BEGIN MATERIAL TO PROCESS
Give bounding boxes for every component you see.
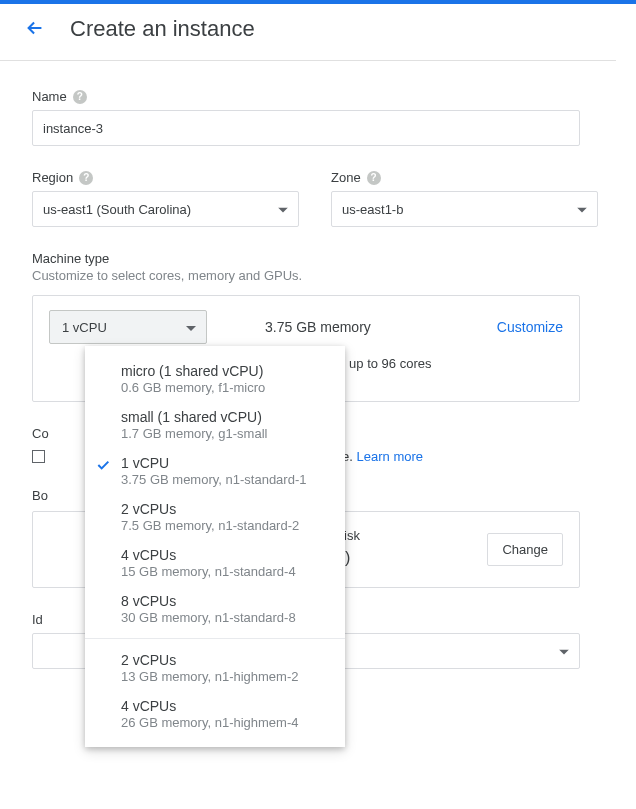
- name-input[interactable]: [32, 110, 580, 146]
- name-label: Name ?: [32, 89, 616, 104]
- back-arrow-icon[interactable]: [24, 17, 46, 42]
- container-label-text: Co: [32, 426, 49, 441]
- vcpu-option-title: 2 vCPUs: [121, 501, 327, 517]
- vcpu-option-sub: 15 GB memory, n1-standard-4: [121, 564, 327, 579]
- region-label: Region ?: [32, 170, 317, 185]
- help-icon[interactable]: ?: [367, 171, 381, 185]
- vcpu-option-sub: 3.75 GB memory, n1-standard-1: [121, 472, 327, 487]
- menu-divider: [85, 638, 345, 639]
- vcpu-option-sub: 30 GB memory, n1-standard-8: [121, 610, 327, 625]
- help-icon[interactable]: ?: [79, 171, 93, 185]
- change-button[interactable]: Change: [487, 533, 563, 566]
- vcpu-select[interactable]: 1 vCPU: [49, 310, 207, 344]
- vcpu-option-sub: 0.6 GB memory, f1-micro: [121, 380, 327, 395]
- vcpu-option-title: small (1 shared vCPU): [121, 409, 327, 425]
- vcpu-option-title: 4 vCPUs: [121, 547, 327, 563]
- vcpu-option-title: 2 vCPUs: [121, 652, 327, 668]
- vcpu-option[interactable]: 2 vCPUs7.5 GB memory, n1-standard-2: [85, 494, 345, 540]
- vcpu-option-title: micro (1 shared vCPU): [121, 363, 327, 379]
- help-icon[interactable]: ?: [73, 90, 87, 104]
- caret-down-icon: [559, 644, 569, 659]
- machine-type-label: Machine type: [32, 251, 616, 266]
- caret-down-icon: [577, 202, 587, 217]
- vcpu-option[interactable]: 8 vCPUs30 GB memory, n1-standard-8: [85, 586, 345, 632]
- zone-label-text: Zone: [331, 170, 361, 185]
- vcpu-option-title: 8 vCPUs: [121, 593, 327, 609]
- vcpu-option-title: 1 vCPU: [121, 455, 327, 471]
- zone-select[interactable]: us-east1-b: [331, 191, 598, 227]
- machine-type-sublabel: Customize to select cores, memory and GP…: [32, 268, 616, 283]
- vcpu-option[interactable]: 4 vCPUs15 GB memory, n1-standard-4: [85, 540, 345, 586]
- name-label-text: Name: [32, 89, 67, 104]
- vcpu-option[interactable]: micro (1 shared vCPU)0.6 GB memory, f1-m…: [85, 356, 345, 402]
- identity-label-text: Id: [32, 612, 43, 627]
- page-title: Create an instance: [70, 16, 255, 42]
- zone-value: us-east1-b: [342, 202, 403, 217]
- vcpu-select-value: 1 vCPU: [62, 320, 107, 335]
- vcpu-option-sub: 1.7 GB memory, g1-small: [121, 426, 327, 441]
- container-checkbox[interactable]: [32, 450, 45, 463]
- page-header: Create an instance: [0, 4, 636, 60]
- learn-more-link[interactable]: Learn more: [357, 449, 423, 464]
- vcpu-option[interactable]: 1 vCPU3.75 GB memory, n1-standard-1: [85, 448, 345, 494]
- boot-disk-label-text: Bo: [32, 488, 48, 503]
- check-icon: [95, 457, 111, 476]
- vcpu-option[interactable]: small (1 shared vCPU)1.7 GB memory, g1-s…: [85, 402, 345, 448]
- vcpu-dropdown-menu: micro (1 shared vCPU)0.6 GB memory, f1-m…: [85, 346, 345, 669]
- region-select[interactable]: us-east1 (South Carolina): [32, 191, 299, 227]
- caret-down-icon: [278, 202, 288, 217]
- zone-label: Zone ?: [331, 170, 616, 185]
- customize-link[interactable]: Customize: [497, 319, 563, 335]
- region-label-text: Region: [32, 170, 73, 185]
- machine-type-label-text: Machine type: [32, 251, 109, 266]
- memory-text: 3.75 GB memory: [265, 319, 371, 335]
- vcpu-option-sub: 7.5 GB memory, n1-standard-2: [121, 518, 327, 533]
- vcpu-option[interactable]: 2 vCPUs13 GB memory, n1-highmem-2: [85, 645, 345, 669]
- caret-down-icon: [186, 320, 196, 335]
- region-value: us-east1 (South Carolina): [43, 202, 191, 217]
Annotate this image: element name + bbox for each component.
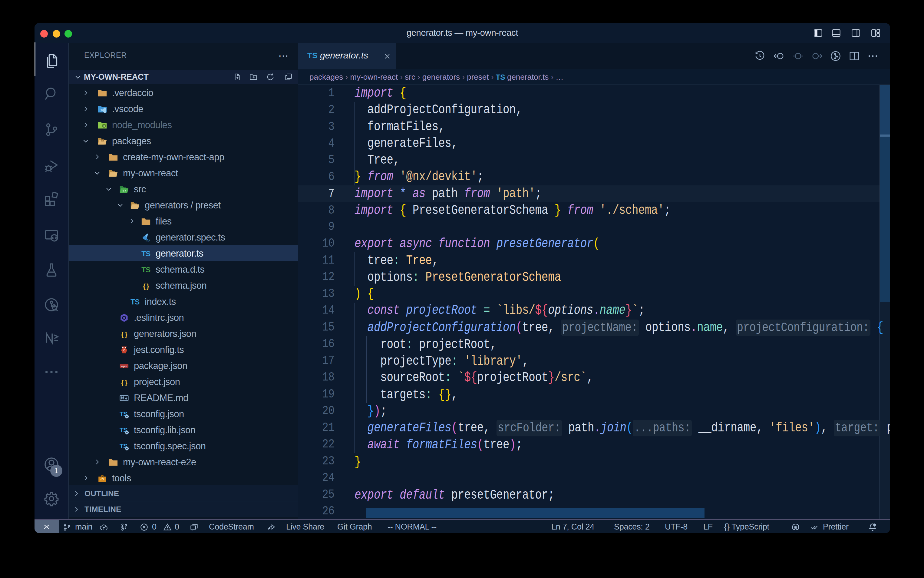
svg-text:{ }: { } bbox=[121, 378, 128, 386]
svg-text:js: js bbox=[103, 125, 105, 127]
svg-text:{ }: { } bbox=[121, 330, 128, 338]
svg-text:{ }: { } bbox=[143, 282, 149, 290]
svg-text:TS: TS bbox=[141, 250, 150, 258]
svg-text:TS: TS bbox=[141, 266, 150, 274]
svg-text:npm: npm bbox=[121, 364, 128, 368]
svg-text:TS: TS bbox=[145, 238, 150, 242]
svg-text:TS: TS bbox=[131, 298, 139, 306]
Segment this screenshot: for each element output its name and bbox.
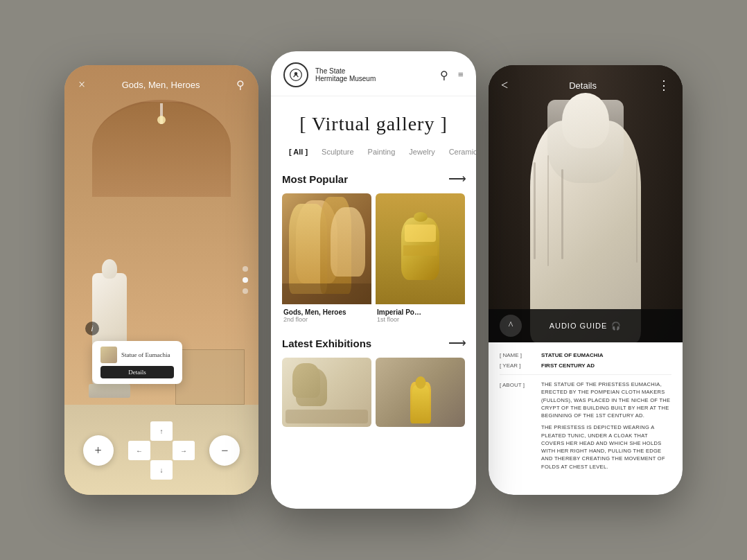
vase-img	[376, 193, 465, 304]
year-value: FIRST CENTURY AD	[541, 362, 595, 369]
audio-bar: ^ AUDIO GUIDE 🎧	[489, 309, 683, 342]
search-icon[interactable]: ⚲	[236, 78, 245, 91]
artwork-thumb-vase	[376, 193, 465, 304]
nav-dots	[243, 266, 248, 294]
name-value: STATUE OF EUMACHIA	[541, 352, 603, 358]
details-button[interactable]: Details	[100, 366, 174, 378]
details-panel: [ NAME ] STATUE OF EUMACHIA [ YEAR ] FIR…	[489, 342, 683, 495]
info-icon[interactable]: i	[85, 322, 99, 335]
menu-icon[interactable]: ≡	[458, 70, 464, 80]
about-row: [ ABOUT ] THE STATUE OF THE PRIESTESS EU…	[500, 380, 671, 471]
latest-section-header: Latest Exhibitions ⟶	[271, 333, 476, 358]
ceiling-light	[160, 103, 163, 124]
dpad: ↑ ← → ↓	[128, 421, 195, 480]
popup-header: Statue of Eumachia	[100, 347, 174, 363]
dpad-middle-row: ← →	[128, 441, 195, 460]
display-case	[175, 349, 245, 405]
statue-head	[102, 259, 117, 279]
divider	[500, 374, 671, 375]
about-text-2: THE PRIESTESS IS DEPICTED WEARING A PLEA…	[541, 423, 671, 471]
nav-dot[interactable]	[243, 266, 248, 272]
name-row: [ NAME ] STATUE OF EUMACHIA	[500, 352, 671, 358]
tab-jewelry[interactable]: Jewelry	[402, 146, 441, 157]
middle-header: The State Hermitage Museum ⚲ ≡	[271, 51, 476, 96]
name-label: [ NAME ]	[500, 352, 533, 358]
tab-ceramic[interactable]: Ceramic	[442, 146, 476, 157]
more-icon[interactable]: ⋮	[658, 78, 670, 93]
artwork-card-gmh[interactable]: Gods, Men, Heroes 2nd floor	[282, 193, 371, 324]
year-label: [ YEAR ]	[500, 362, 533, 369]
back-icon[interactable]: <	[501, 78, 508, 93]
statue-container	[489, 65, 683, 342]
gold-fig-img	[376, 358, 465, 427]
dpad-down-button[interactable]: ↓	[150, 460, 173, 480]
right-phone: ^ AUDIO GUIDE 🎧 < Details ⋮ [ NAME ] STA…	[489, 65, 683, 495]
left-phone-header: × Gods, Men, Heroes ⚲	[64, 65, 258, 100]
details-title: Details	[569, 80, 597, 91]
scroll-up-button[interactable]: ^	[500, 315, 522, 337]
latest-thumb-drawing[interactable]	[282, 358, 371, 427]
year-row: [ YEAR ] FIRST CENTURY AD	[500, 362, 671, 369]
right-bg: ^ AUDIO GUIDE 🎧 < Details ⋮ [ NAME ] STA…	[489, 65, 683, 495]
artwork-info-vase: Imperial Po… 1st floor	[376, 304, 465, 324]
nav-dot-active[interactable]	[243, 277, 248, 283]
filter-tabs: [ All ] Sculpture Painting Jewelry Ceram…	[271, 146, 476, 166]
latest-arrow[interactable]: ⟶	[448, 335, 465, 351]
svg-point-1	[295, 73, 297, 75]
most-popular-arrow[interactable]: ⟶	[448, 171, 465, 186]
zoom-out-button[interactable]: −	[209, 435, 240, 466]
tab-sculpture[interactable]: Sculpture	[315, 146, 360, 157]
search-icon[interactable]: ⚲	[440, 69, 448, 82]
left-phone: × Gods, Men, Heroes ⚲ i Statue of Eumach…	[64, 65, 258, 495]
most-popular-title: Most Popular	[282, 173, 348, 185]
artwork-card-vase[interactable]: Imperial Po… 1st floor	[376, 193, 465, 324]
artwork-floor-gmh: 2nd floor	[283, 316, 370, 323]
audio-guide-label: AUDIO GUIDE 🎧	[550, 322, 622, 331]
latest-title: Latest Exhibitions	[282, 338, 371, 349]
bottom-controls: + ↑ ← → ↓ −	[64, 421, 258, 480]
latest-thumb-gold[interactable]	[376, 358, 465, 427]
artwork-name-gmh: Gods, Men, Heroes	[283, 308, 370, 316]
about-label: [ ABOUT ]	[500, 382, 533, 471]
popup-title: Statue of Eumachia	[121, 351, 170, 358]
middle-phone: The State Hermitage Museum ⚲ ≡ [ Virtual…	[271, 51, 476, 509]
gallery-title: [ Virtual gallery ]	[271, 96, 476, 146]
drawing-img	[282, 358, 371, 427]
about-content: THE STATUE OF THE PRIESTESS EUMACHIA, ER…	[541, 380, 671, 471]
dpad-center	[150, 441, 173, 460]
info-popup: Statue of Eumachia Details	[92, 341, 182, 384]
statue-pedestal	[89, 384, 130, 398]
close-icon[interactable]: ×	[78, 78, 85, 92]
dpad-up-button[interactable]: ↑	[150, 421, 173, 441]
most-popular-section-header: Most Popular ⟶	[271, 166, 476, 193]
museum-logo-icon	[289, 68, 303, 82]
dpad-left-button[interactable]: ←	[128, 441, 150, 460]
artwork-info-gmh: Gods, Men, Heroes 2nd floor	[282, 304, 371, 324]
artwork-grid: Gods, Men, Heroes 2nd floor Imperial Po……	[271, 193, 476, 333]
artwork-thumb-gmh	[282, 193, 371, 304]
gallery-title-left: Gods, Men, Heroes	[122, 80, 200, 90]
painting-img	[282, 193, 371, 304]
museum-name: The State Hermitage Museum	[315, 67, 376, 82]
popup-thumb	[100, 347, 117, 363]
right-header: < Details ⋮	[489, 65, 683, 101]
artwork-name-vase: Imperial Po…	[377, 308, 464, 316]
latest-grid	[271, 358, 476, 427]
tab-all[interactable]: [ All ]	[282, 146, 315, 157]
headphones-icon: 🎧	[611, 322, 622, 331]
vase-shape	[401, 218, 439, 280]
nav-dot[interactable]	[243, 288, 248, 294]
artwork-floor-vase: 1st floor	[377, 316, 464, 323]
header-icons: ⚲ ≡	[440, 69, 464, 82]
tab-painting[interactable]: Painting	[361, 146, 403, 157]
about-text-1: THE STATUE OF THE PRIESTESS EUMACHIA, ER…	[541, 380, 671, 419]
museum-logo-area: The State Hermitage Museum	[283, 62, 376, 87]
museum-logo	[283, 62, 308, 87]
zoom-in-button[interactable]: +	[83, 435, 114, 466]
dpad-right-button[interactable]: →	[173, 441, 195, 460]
END MATERIAL TO PROCESS
YOUR TASK:
Examine the entries and report how many of their lines contain the string "value", giving no more than the number.

OUTPUT OF THE EXERCISE:
5